In deciding whether to pay occupation rent, the court must take numerous established factors into account. One of them (from among more than a half-dozen) is the conduct of the non-occupying spouse.
This has been the focal point of several recent cases:
• In the recent decision of Malik v. Malik, the husband claimed occupation rent from the wife even though he had acted very badly: He had taken the equity out of the family home, had absconded the jurisdiction, and had made no voluntary child support payments at all, even though he could financially afford to. In disallowing his claim, the court said: “A non-occupying spouse ought never to receive occupational rent for a period in which he or she has deliberately avoided the payment of child support.”
• Likewise, in Wimalaratnam v. Wimalaratnam, the husband’s claim for occupational rent was even more tenuous: not only did he fail to meet his support obligations to his wife and children, and stopped paying his share of the mortgage and other home expenses, but he was actually excluded from the home as a result of his own criminal conduct. He had been forcibly removed from the home after being charged with several criminal offences, and was later found guilty of one of them. This being the case, the husband was the author of his own misfortune in terms of being excluded from the home; in the circumstances, it was not appropriate to award him occupation rent.

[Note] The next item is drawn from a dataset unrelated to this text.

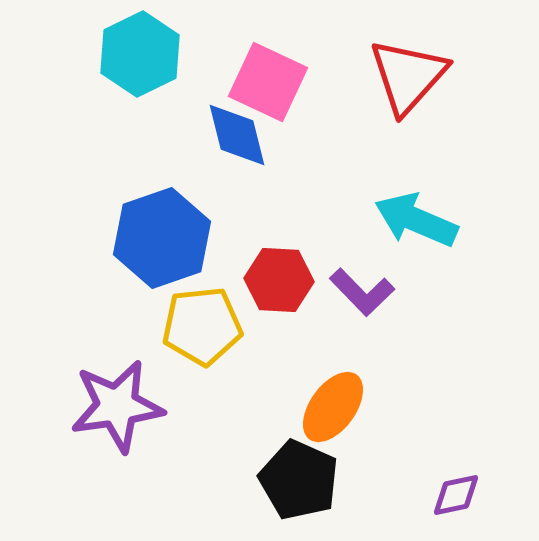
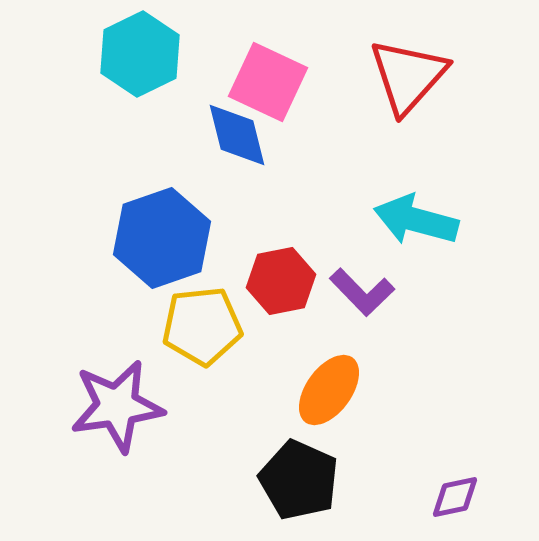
cyan arrow: rotated 8 degrees counterclockwise
red hexagon: moved 2 px right, 1 px down; rotated 14 degrees counterclockwise
orange ellipse: moved 4 px left, 17 px up
purple diamond: moved 1 px left, 2 px down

• On the other hand, in a case called Stetco v. Stetco, the judge found it was fair to grant occupation rent of $1,000 per month to the husband, even though he had been abusive in the 32-year marriage to the wife. For example, he had used violence and threats of violence to force her to sign a joint line of credit a year before the marriage ending, which he then ran up with debt. He had no clear or credible explanation for where he spent the money.
After separation, the wife continued to live modestly, while the husband bought a car, a new home, regularly entertained, and contributed to his RRSPs. Still – and even though the husband’s conduct “shocked the conscience of the court” – it saw fit to award him 21 months’ occupation rent after taking into account various factors, including the equalization payment and the manner in which the parties’ assets would be split. A later appeal court affirmed that ruling.
Trying to predict whether occupation rent will be awarded can be a slippery exercise; as with so many legal determinations, the outcome will always depend on the specific facts.
For the full text of the decisions, see:
Malik v. Malik, 2015 ONSC 2218
Wimalaratnam v. Wimalaratnam, 2010 ONSC 4491
Stetco v. Stetco, 2014 ONCA 370, 2014 CarswellOnt 5919 (Ont. C.A.)